Minnesota Economic Indicators
by Dave Senf
Note : All data except for Minnesota’s PMI have been seasonally adjusted. See the feature article in the Minnesota Employment Review, May 2010, for more information on the Minnesota Index.
The Minnesota Index advanced for the first time this year in May, inching up 0.1 percent. May’s 138.1 reading was slightly below the peak reading of 138.4 reached in January. The small increase was caused by a jump in average weekly manufacturing hours as the state’s unemployment rate was unchanged as was wage and salary employment. The U.S. Index also increased 0.1 percent in May. Minnesota’s index growth had lagged the U.S. every month in 2019 before matching the national gain in May.
May’s readings was up 1.1 percent for Minnesota and 2.8 percent for the U.S. on an over-the-year basis. The over-the-year gap between the two indices implies that over the last 12 months the U.S. economy has expanded more than twice as fast as Minnesota’s economy. Both indices will be revised when more up-to-date employment and unemployment rate data become available. Revisions are unlikely to reverse Minnesota’s lagging economic growth relative to the U.S. pace since the middle of 2018.
Minnesota’s adjusted Wage and Salary Employment was essentially unchanged in May with only 100 jobs added. April’s job addition was also revised down significantly from 3,600 to only 200. Minnesota’s seasonally adjusted wage and salary employment is down 2,600 through the first five months of the year. Only five other states are reporting wage and salary employment loss between December 2018 and May 2019. The other states are Iowa (3,300), Connecticut (2,800), Wisconsin (2,500), Oklahoma (2,100), and Hawaii (1,100).

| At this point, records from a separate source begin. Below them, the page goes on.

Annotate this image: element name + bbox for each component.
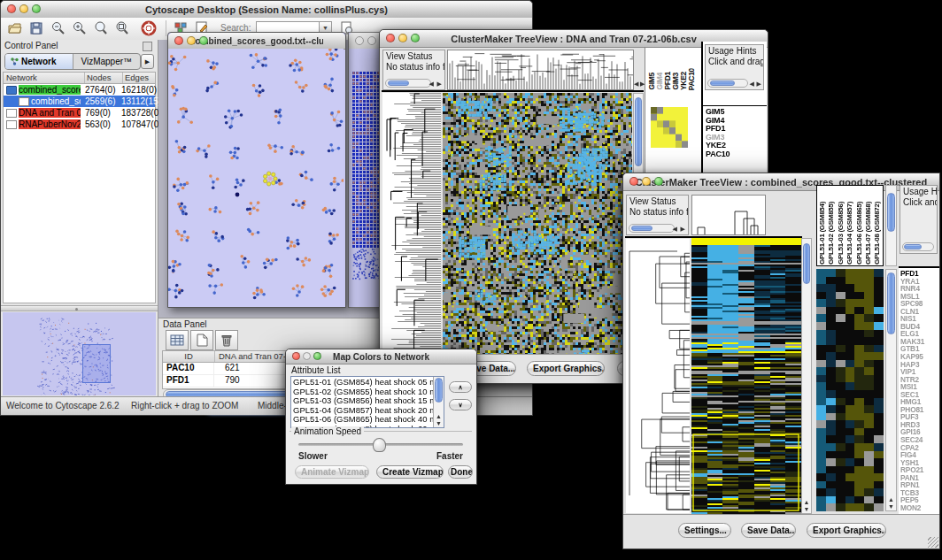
row-label[interactable]: PAC10 [706, 150, 730, 159]
birdseye-viewport-rect[interactable] [82, 344, 111, 383]
treeview2-button-bar: Settings... Save Data... Export Graphics… [623, 514, 939, 548]
zoom-button[interactable] [199, 36, 208, 45]
attribute-select-icon[interactable] [166, 330, 189, 350]
minimize-button[interactable] [367, 36, 376, 45]
help-lifering-icon[interactable] [141, 20, 157, 36]
dialog-title: Map Colors to Network [333, 352, 429, 362]
close-button[interactable] [386, 34, 395, 42]
scroll-right-arrow[interactable]: ▶ [437, 80, 442, 88]
close-button[interactable] [629, 177, 638, 186]
treeview2-column-dendrogram[interactable] [691, 195, 766, 235]
attribute-list-vscroll[interactable]: ▲ ▼ [433, 377, 444, 427]
dialog-titlebar[interactable]: Map Colors to Network [286, 349, 476, 364]
close-button[interactable] [174, 36, 183, 45]
resize-grip[interactable] [928, 537, 938, 548]
treeview1-row-dendrogram[interactable] [382, 93, 441, 380]
edges-count: 13112(15) [121, 96, 161, 106]
edges-count: 16218(0) [121, 85, 157, 95]
treeview2-status-hscroll[interactable] [629, 224, 675, 233]
float-panel-icon[interactable] [143, 42, 152, 51]
column-label: GPL51-08 (GSM872) [873, 202, 882, 265]
zoom-fit-icon[interactable] [114, 20, 130, 36]
zoom-selected-icon[interactable] [93, 20, 109, 36]
zoom-button[interactable] [411, 34, 420, 42]
birdseye-view[interactable] [3, 312, 156, 395]
treeview2-row-labels: PFD1YRA1RNR4MSL1SPC98CLN1NIS1BUD4ELG1MAK… [900, 270, 924, 512]
save-session-icon[interactable] [28, 20, 44, 36]
scroll-left-arrow[interactable]: ◀ [429, 80, 434, 88]
network-view-a-titlebar[interactable]: combined_scores_good.txt--cluste... [168, 33, 345, 50]
row-value: 621 [214, 363, 240, 374]
close-button[interactable] [355, 36, 364, 45]
tab-overflow-arrow[interactable]: ▶ [141, 54, 154, 69]
zoom-out-icon[interactable] [50, 20, 66, 36]
zoom-button[interactable] [32, 4, 41, 13]
speed-slider-thumb[interactable] [373, 438, 386, 452]
zoom-in-icon[interactable] [72, 20, 88, 36]
save-data-button[interactable]: Save Data... [741, 523, 796, 538]
attribute-item[interactable]: GPL51-06 (GSM865) heat shock 40 min [293, 415, 432, 425]
panel-splitter[interactable] [1, 305, 158, 311]
network-view-a-canvas[interactable] [168, 49, 344, 306]
minimize-button[interactable] [642, 177, 651, 186]
open-file-icon[interactable] [7, 20, 23, 36]
treeview1-column-dendrogram[interactable] [447, 50, 634, 90]
new-attribute-icon[interactable] [190, 330, 213, 350]
tab-network[interactable]: Network [5, 54, 73, 69]
minimize-button[interactable] [187, 36, 196, 45]
main-titlebar[interactable]: Cytoscape Desktop (Session Name: collins… [1, 1, 532, 19]
treeview2-row-dendrogram[interactable] [626, 239, 690, 513]
zoom-button[interactable] [313, 352, 321, 360]
treeview1-heatmap[interactable] [443, 93, 632, 380]
usage-hscroll[interactable] [707, 79, 748, 88]
slower-label: Slower [298, 451, 328, 461]
row-label[interactable]: MON2 [900, 504, 924, 512]
delete-attribute-icon[interactable] [215, 330, 238, 350]
close-button[interactable] [7, 4, 16, 13]
network-row[interactable]: DNA and Tran 07769(0)183728(0) [4, 107, 155, 119]
network-row[interactable]: combined_sco2569(6)13112(15) [4, 96, 155, 107]
hscroll-left-arrow[interactable]: ◀ [634, 80, 638, 88]
network-tab-icon [11, 58, 19, 65]
network-row[interactable]: combined_scores2764(0)16218(0) [4, 84, 155, 96]
treeview1-vscroll-thumb[interactable] [635, 97, 642, 166]
treeview2-rowlabel-panel: PFD1YRA1RNR4MSL1SPC98CLN1NIS1BUD4ELG1MAK… [899, 266, 939, 514]
attribute-item[interactable]: GPL51-03 (GSM856) heat shock 15 min [293, 396, 432, 406]
window-controls[interactable] [7, 4, 41, 13]
treeview2-zoom-vscroll[interactable]: ▲ ▼ [885, 269, 897, 511]
tab-vizmapper[interactable]: VizMapper™ [73, 54, 141, 69]
treeview2-global-vscroll[interactable]: ▲ ▼ [801, 238, 812, 514]
network-view-a-title: combined_scores_good.txt--cluste... [190, 36, 323, 46]
export-graphics-button[interactable]: Export Graphics... [807, 523, 886, 538]
network-row[interactable]: RNAPuberNov2+563(0)107847(0) [4, 119, 155, 130]
done-button[interactable]: Done [448, 465, 473, 479]
attribute-listbox[interactable]: GPL51-01 (GSM854) heat shock 05 minGPL51… [290, 376, 444, 428]
treeview2-global-heatmap[interactable] [691, 238, 801, 514]
treeview1-minimap[interactable] [651, 107, 688, 148]
treeview2-usage-hints: Usage Hints Click and drag to [900, 185, 938, 254]
settings-button[interactable]: Settings... [678, 523, 731, 538]
minimize-button[interactable] [19, 4, 28, 13]
network-table-header[interactable]: Network Nodes Edges [4, 73, 155, 84]
usage2-hscroll[interactable] [902, 242, 934, 251]
minimize-button[interactable] [303, 352, 311, 360]
treeview2-zoom-heatmap[interactable] [816, 269, 884, 511]
splitter-handle [75, 308, 78, 311]
treeview1-status-hscroll[interactable] [385, 79, 431, 88]
column-label: GPL51-04 (GSM857) [845, 202, 854, 265]
move-down-button[interactable]: ∨ [449, 399, 472, 410]
attribute-item[interactable]: GPL51-01 (GSM854) heat shock 05 min [293, 378, 432, 387]
main-window-title: Cytoscape Desktop (Session Name: collins… [145, 4, 388, 15]
minimize-button[interactable] [398, 34, 407, 42]
animate-vizmap-button[interactable]: Animate Vizmap [295, 465, 369, 479]
treeview2-collabel-panel: GPL51-01 (GSM854)GPL51-02 (GSM855)GPL51-… [816, 185, 884, 266]
move-up-button[interactable]: ∧ [449, 381, 472, 393]
treeview2-window: ClusterMaker TreeView : combined_scores_… [622, 173, 940, 549]
close-button[interactable] [292, 352, 300, 360]
treeview2-collabel-vscroll[interactable] [885, 185, 897, 266]
export-graphics-button[interactable]: Export Graphics... [527, 361, 605, 376]
birdseye-canvas[interactable] [3, 312, 153, 395]
zoom-button[interactable] [654, 177, 663, 186]
create-vizmap-button[interactable]: Create Vizmap [376, 465, 444, 479]
status-middle-hint: Middle- [258, 401, 287, 410]
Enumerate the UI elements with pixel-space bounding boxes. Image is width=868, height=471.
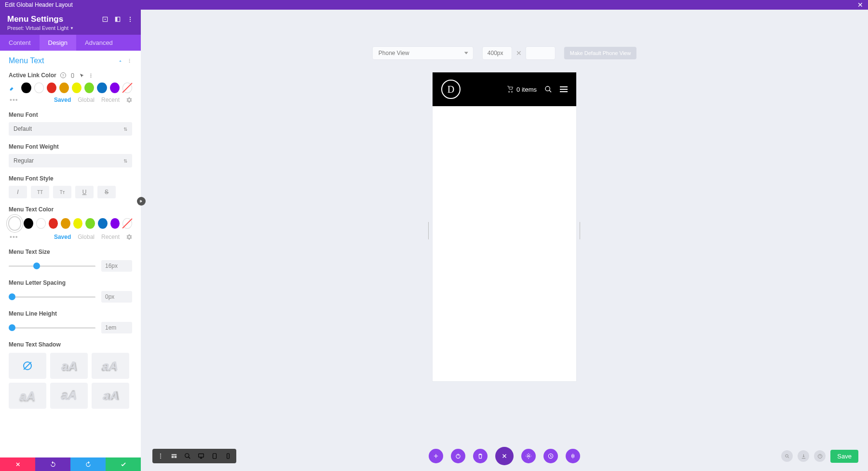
swatch-orange[interactable] xyxy=(59,83,69,93)
close-icon[interactable]: ✕ xyxy=(857,1,863,9)
palette-tab-saved[interactable]: Saved xyxy=(54,97,71,103)
section-title[interactable]: Menu Text xyxy=(9,56,44,65)
collapse-section-icon[interactable] xyxy=(118,58,123,64)
input-letter-spacing[interactable]: 0px xyxy=(101,291,132,303)
shadow-preset-4[interactable]: aA xyxy=(50,383,88,409)
shadow-preset-5[interactable]: aA xyxy=(92,383,129,409)
logo-icon[interactable]: D xyxy=(441,80,461,99)
hamburger-icon[interactable] xyxy=(560,86,568,92)
swatch-black[interactable] xyxy=(21,83,31,93)
select-menu-font-weight[interactable]: Regular⇅ xyxy=(9,154,132,167)
history-button[interactable] xyxy=(543,449,558,463)
clear-width-icon[interactable]: ✕ xyxy=(516,49,522,57)
cart-link[interactable]: 0 items xyxy=(507,86,537,93)
swatch-blue-2[interactable] xyxy=(98,218,108,229)
close-center-button[interactable] xyxy=(495,447,514,465)
palette-gear-icon-2[interactable] xyxy=(126,234,132,240)
swatch-white-2[interactable] xyxy=(36,218,46,229)
swatch-white[interactable] xyxy=(34,83,44,93)
tab-content[interactable]: Content xyxy=(0,35,40,51)
slider-text-size[interactable] xyxy=(9,265,95,267)
dock-portability-button[interactable] xyxy=(798,450,809,462)
swatch-orange-2[interactable] xyxy=(61,218,70,229)
input-text-size[interactable]: 16px xyxy=(101,260,132,272)
tab-design[interactable]: Design xyxy=(40,35,76,51)
dock-kebab-icon[interactable] xyxy=(157,453,164,459)
shadow-preset-1[interactable]: aA xyxy=(50,353,88,379)
palette-more-icon[interactable]: ••• xyxy=(10,96,18,104)
dock-icon[interactable] xyxy=(114,16,121,23)
hover-icon[interactable] xyxy=(79,73,84,78)
redo-button[interactable] xyxy=(70,457,106,471)
desktop-icon[interactable] xyxy=(198,453,204,459)
swatch-none[interactable] xyxy=(122,83,132,93)
swatch-yellow[interactable] xyxy=(72,83,81,93)
search-icon[interactable] xyxy=(544,85,552,93)
apply-button[interactable] xyxy=(106,457,141,471)
style-strikethrough-button[interactable]: S xyxy=(97,186,116,198)
svg-point-6 xyxy=(130,21,131,22)
eyedropper-icon[interactable] xyxy=(9,83,16,92)
swatch-green[interactable] xyxy=(84,83,94,93)
swatch-yellow-2[interactable] xyxy=(73,218,83,229)
style-underline-button[interactable]: U xyxy=(75,186,94,198)
shadow-preset-3[interactable]: aA xyxy=(9,383,46,409)
wireframe-icon[interactable] xyxy=(171,453,177,459)
swatch-purple-2[interactable] xyxy=(110,218,120,229)
tablet-icon[interactable] xyxy=(211,453,218,459)
preset-dropdown[interactable]: Preset: Virtual Event Light▼ xyxy=(7,25,134,31)
resize-handle-left[interactable] xyxy=(428,222,430,239)
delete-button[interactable] xyxy=(473,449,488,463)
slider-letter-spacing[interactable] xyxy=(9,296,95,298)
swatch-purple[interactable] xyxy=(110,83,120,93)
swatch-green-2[interactable] xyxy=(85,218,95,229)
palette-tab-recent[interactable]: Recent xyxy=(101,97,120,103)
shadow-none[interactable] xyxy=(9,353,46,379)
dock-right-actions: ? Save xyxy=(781,450,858,463)
field-kebab-icon[interactable] xyxy=(88,73,94,78)
style-smallcaps-button[interactable]: Tт xyxy=(53,186,71,198)
input-line-height[interactable]: 1em xyxy=(101,322,132,333)
palette-tab-global[interactable]: Global xyxy=(78,97,95,103)
swatch-red[interactable] xyxy=(47,83,56,93)
palette-tab-recent-2[interactable]: Recent xyxy=(101,234,120,240)
swatch-black-2[interactable] xyxy=(24,218,33,229)
style-italic-button[interactable]: I xyxy=(9,186,27,198)
preview-area: Phone View 400px ✕ Make Default Phone Vi… xyxy=(141,10,868,471)
add-button[interactable] xyxy=(429,449,443,463)
height-input[interactable] xyxy=(526,46,556,60)
dock-search-button[interactable] xyxy=(781,450,793,462)
width-input[interactable]: 400px xyxy=(482,46,512,60)
kebab-icon[interactable] xyxy=(127,16,134,23)
palette-more-icon-2[interactable]: ••• xyxy=(10,233,18,241)
swatch-none-2[interactable] xyxy=(122,218,132,229)
select-menu-font[interactable]: Default⇅ xyxy=(9,122,132,136)
help-icon[interactable]: ? xyxy=(60,72,66,78)
resize-handle-right[interactable] xyxy=(579,222,581,239)
phone-icon[interactable] xyxy=(225,453,231,459)
settings-button[interactable] xyxy=(521,449,536,463)
expand-icon[interactable] xyxy=(102,16,108,23)
undo-button[interactable] xyxy=(35,457,70,471)
sidebar-collapse-button[interactable] xyxy=(137,197,146,206)
slider-line-height[interactable] xyxy=(9,327,95,329)
palette-gear-icon[interactable] xyxy=(126,97,132,103)
save-button[interactable]: Save xyxy=(830,450,858,463)
layers-button[interactable] xyxy=(566,449,580,463)
swatch-red-2[interactable] xyxy=(49,218,58,229)
shadow-preset-2[interactable]: aA xyxy=(92,353,129,379)
discard-button[interactable] xyxy=(0,457,35,471)
swatch-blue[interactable] xyxy=(97,83,107,93)
device-icon[interactable] xyxy=(70,73,75,78)
power-button[interactable] xyxy=(451,449,465,463)
section-kebab-icon[interactable] xyxy=(127,57,132,64)
swatch-current-white[interactable] xyxy=(9,217,21,230)
zoom-icon[interactable] xyxy=(184,453,191,459)
palette-tab-global-2[interactable]: Global xyxy=(78,234,95,240)
palette-tab-saved-2[interactable]: Saved xyxy=(54,234,71,240)
style-uppercase-button[interactable]: TT xyxy=(31,186,49,198)
view-select[interactable]: Phone View xyxy=(372,46,474,60)
dock-help-button[interactable]: ? xyxy=(814,450,826,462)
tab-advanced[interactable]: Advanced xyxy=(76,35,122,51)
make-default-button[interactable]: Make Default Phone View xyxy=(564,47,637,59)
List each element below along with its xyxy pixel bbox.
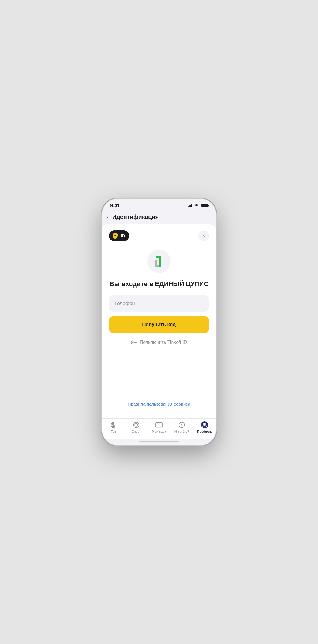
content-area: T ID × <box>102 224 216 418</box>
svg-rect-13 <box>155 423 163 427</box>
tid-badge: T ID <box>109 230 129 241</box>
logo-container <box>109 250 209 273</box>
nav-item-top[interactable]: Топ <box>105 421 122 433</box>
nav-label-top: Топ <box>111 430 116 433</box>
page-title: Идентификация <box>112 214 159 220</box>
svg-rect-4 <box>155 265 159 267</box>
games-icon <box>178 421 186 429</box>
sport-icon <box>132 421 140 429</box>
tid-label: ID <box>121 233 125 238</box>
battery-icon <box>201 204 208 207</box>
service-rules-link[interactable]: Правила пользования сервиса <box>128 401 190 406</box>
nav-label-profile: Профиль <box>197 430 212 433</box>
modal-card: T ID × <box>102 224 216 418</box>
bottom-nav: Топ Спорт Мои пари <box>102 418 216 439</box>
nav-item-bets[interactable]: Мои пари <box>150 421 168 433</box>
bets-icon <box>155 421 163 429</box>
svg-point-6 <box>132 342 133 343</box>
status-bar: 9:41 <box>102 199 216 210</box>
svg-rect-8 <box>136 343 136 344</box>
get-code-button[interactable]: Получить код <box>109 316 209 333</box>
service-logo <box>147 250 171 273</box>
phone-input[interactable] <box>114 301 204 307</box>
svg-point-12 <box>136 425 137 425</box>
modal-header-row: T ID × <box>109 230 209 241</box>
tsupis-logo-icon <box>151 253 167 269</box>
status-icons <box>188 204 208 207</box>
wifi-icon <box>194 204 199 207</box>
tid-shield-icon: T <box>112 233 118 239</box>
fire-icon <box>110 421 117 429</box>
close-button[interactable]: × <box>198 231 209 241</box>
svg-text:T: T <box>114 235 116 238</box>
profile-icon <box>201 421 208 429</box>
back-chevron-icon: ‹ <box>107 214 109 220</box>
phone-input-wrapper[interactable] <box>109 295 209 312</box>
tinkoff-id-row[interactable]: Подключить Tinkoff ID <box>109 340 209 345</box>
nav-label-games: Игры 24/7 <box>174 430 189 433</box>
service-rules[interactable]: Правила пользования сервиса <box>109 401 209 407</box>
status-time: 9:41 <box>110 203 120 209</box>
nav-item-games[interactable]: Игры 24/7 <box>173 421 191 433</box>
nav-label-bets: Мои пари <box>152 430 166 433</box>
home-indicator <box>102 439 216 445</box>
nav-label-sport: Спорт <box>132 430 141 433</box>
svg-point-17 <box>203 423 206 425</box>
nav-header: ‹ Идентификация <box>102 210 216 224</box>
svg-rect-9 <box>135 343 136 343</box>
svg-rect-14 <box>158 423 160 427</box>
signal-icon <box>188 204 193 207</box>
svg-rect-2 <box>156 256 159 258</box>
tinkoff-id-label: Подключить Tinkoff ID <box>140 340 187 345</box>
nav-item-profile[interactable]: Профиль <box>196 421 213 433</box>
main-heading: Вы входите в ЕДИНЫЙ ЦУПИС <box>109 280 209 288</box>
phone-frame: 9:41 ‹ Идентификация <box>102 199 216 445</box>
close-icon: × <box>202 233 205 238</box>
key-icon <box>131 340 137 344</box>
svg-rect-1 <box>159 256 161 267</box>
back-button[interactable]: ‹ <box>107 213 111 221</box>
home-bar <box>139 441 179 442</box>
nav-item-sport[interactable]: Спорт <box>127 421 145 433</box>
svg-rect-7 <box>134 342 137 343</box>
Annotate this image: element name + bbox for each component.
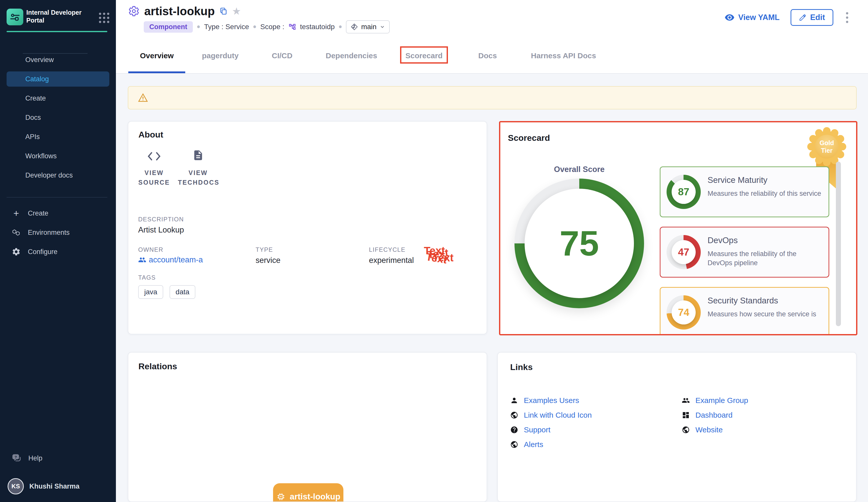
link-cloud-icon[interactable]: Link with Cloud Icon — [510, 411, 592, 420]
scorecard-item-name: Service Maturity — [707, 175, 767, 185]
scope-tree-icon — [289, 23, 296, 31]
tag-chip[interactable]: java — [138, 285, 163, 299]
score-ring: 87 — [666, 175, 701, 209]
type-text: Type : Service — [204, 23, 249, 31]
kind-badge[interactable]: Component — [144, 21, 193, 33]
sidebar-actions: + Create Environments Configure — [0, 204, 116, 261]
sidebar-user[interactable]: KS Khushi Sharma — [8, 478, 80, 494]
scorecard-item-service-maturity[interactable]: 87 Service Maturity Measures the reliabi… — [660, 167, 829, 217]
sidebar-item-catalog[interactable]: Catalog — [7, 71, 109, 87]
tab-cicd[interactable]: CI/CD — [272, 38, 292, 73]
tab-scorecard[interactable]: Scorecard — [405, 38, 443, 73]
sidebar-item-label: Overview — [25, 56, 54, 64]
star-icon[interactable]: ★ — [232, 6, 241, 16]
link-website[interactable]: Website — [682, 425, 748, 434]
sidebar-help[interactable]: ? Help — [12, 453, 42, 463]
field-label: DESCRIPTION — [138, 216, 184, 223]
brand[interactable]: Internal Developer Portal — [7, 9, 109, 25]
branch-select[interactable]: main — [346, 20, 390, 33]
view-yaml-button[interactable]: View YAML — [724, 12, 779, 22]
score-value: 87 — [678, 186, 689, 198]
view-techdocs-action[interactable]: VIEW TECHDOCS — [178, 149, 218, 187]
globe-icon — [510, 440, 518, 449]
scorecard-title: Scorecard — [508, 133, 550, 143]
tab-pagerduty[interactable]: pagerduty — [202, 38, 239, 73]
relations-node-artist-lookup[interactable]: artist-lookup — [273, 483, 343, 502]
link-dashboard[interactable]: Dashboard — [682, 411, 748, 420]
link-label: Example Group — [695, 396, 748, 405]
tab-dependencies[interactable]: Dependencies — [326, 38, 377, 73]
avatar: KS — [8, 478, 24, 494]
tab-label: CI/CD — [272, 51, 292, 60]
sidebar-item-create[interactable]: Create — [0, 89, 116, 108]
sidebar-item-apis[interactable]: APIs — [0, 127, 116, 147]
eye-icon — [724, 12, 735, 22]
sidebar-action-label: Environments — [28, 229, 70, 237]
header-actions: View YAML Edit — [724, 8, 850, 27]
sidebar-action-configure[interactable]: Configure — [0, 242, 116, 261]
brand-underline — [7, 31, 107, 32]
description-field: DESCRIPTION Artist Lookup — [138, 216, 184, 234]
scorecard-item-security-standards[interactable]: 74 Security Standards Measures how secur… — [660, 287, 829, 335]
view-yaml-label: View YAML — [738, 13, 779, 22]
document-icon — [192, 149, 204, 162]
tab-overview[interactable]: Overview — [140, 38, 174, 73]
links-column-right: Example Group Dashboard Website — [682, 396, 748, 434]
sidebar-item-label: Developer docs — [25, 171, 73, 179]
tab-docs[interactable]: Docs — [478, 38, 497, 73]
about-title: About — [138, 130, 163, 140]
about-card: About VIEW SOURCE VIEW TECHDOCS DESCRIPT… — [128, 121, 487, 334]
tier-line1: Gold — [820, 139, 834, 147]
tab-label: Overview — [140, 51, 174, 60]
warning-icon — [138, 93, 148, 103]
owner-link[interactable]: account/team-a — [138, 255, 203, 264]
scope-value: testautoidp — [300, 23, 335, 31]
sidebar-action-label: Configure — [28, 248, 58, 256]
sidebar-action-environments[interactable]: Environments — [0, 223, 116, 242]
sidebar-item-developer-docs[interactable]: Developer docs — [0, 165, 116, 185]
sidebar-action-label: Create — [28, 210, 48, 217]
pencil-icon — [799, 14, 806, 21]
kebab-menu-icon[interactable] — [845, 11, 850, 24]
branch-label: main — [361, 23, 376, 31]
help-bubble-icon: ? — [12, 453, 22, 463]
overall-score-ring: 75 — [515, 179, 644, 308]
links-card: Links Examples Users Link with Cloud Ico… — [497, 352, 857, 502]
field-label: LIFECYCLE — [369, 246, 414, 253]
app-grid-icon[interactable] — [99, 13, 109, 23]
main: artist-lookup ★ Component • Type : Servi… — [116, 0, 868, 502]
tag-chip[interactable]: data — [169, 285, 196, 299]
link-support[interactable]: Support — [510, 425, 592, 434]
sidebar-item-overview[interactable]: Overview — [0, 50, 116, 69]
code-icon — [147, 151, 161, 162]
scrollbar-thumb[interactable] — [836, 162, 841, 326]
score-value: 74 — [678, 307, 689, 318]
link-label: Website — [695, 425, 723, 434]
gear-icon — [12, 247, 21, 256]
warning-banner — [128, 86, 857, 109]
help-circle-icon — [510, 426, 518, 434]
link-examples-users[interactable]: Examples Users — [510, 396, 592, 405]
tier-line2: Tier — [821, 147, 833, 154]
tab-harness-api-docs[interactable]: Harness API Docs — [531, 38, 596, 73]
relations-node-label: artist-lookup — [290, 492, 340, 502]
scorecard-card: Scorecard — [499, 121, 857, 335]
sidebar-item-label: APIs — [25, 133, 40, 141]
sidebar-item-workflows[interactable]: Workflows — [0, 147, 116, 165]
globe-icon — [682, 426, 690, 434]
copy-icon[interactable] — [219, 7, 227, 15]
scorecard-item-name: Security Standards — [707, 296, 778, 305]
owner-value: account/team-a — [149, 255, 203, 264]
user-name: Khushi Sharma — [29, 482, 80, 490]
overall-score-label: Overall Score — [534, 165, 625, 174]
sidebar-action-create[interactable]: + Create — [0, 204, 116, 223]
description-value: Artist Lookup — [138, 225, 184, 234]
link-example-group[interactable]: Example Group — [682, 396, 748, 405]
score-value: 47 — [678, 247, 689, 258]
hexagons-icon — [12, 229, 21, 237]
scorecard-item-devops[interactable]: 47 DevOps Measures the reliability of th… — [660, 227, 829, 278]
edit-button[interactable]: Edit — [790, 9, 833, 26]
link-alerts[interactable]: Alerts — [510, 440, 592, 449]
sidebar-item-docs[interactable]: Docs — [0, 108, 116, 127]
view-source-action[interactable]: VIEW SOURCE — [134, 151, 174, 187]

Private sector payrolls were up only 400 jobs in May while public sector payrolls declined by 300 jobs. Professional and Business Services was the only supersector to add more than 1,000 jobs, but Leisure and Hospitality as well as Manufacturing each reduce their workforces by more 1,000 workers. Five supersectors boosted employment, five supersectors cut employment, and the other supersector, Mining and Logging, held employment steady. Employment was up only 0.1 percent from a year ago using unadjusted job numbers in Minnesota compared to 1.5 percent for the U.S. Minnesota job growth in the first half of 2019 is likely to be revised higher next March when the data are benchmarked, but job growth this year looks to be headed towards its slowest pace since 2010.
Online Help-Wanted Ads reversed direction in May and rose to a record high of 149,100. Online postings jumped 7.6 percent in Minnesota and 2.6 percent nationally. Minnesota’s share of online help-wanted ads climbed to 2.8 percent while its share of U.S. wage and salary employment remained at 2.0 percent.
Minnesota’s Purchasing Managers’ Index (PMI) climbed moderately for the second month in a row, inching up to 55.0 in May from 54.5. Both the comparable indices, the Mid-America Business Index and the national PMI, retreated in May to 54.3 and 52.1 respectively. Minnesota’s reading has been basically flat over the last eight months, implying that manufacturing activity has been expanding in Minnesota but at a middling rate.
Adjusted average weekly Manufacturing Hours bounced up again in May to 40.8 hours, the longest factory workweek of the year. Factory hours had been slipping since last August, so May’s uptick is a welcome development. The longer workweek boosted average weekly Manufacturing Earnings adjusted for inflation and seasonality to $923.50 in April, setting a record high in the 49-year series for the second straight month. Real manufacturing paychecks before seasonal adjustment are running 3.2 higher over the first five months of 2019. Real factory paychecks climbed 2.4 percent in 2018.
After slipping into negative territory during the previous three months, the Minnesota Leading Index climbed to 0.5 percent in May. May’s reading, while positive, is still pointing towards very slow economic growth in Minnesota over the next six months. The U.S. leading index came in at 1.3 which indicates that the national economy will be growing more than twice as fast as Minnesota’s economy over the rest of the year.
Residential Building Permits inched up in May to 2,563 which is solidly higher than the 47-year monthly average of 2,098. On an unadjusted basis home-building permits are up 16.6 percent from a year ago through the first five months and at the highest first five month total since 2006.
Adjusted Initial Claims for Unemployment Benefits (UB) dipped in May for the third time this year, this time to 15,441, the lowest level since last September. May’s initial claims level is the lowest recorded since 1970 when the ratio of initial claims to total wage and salary employment is used to adjust for employment growth over the years.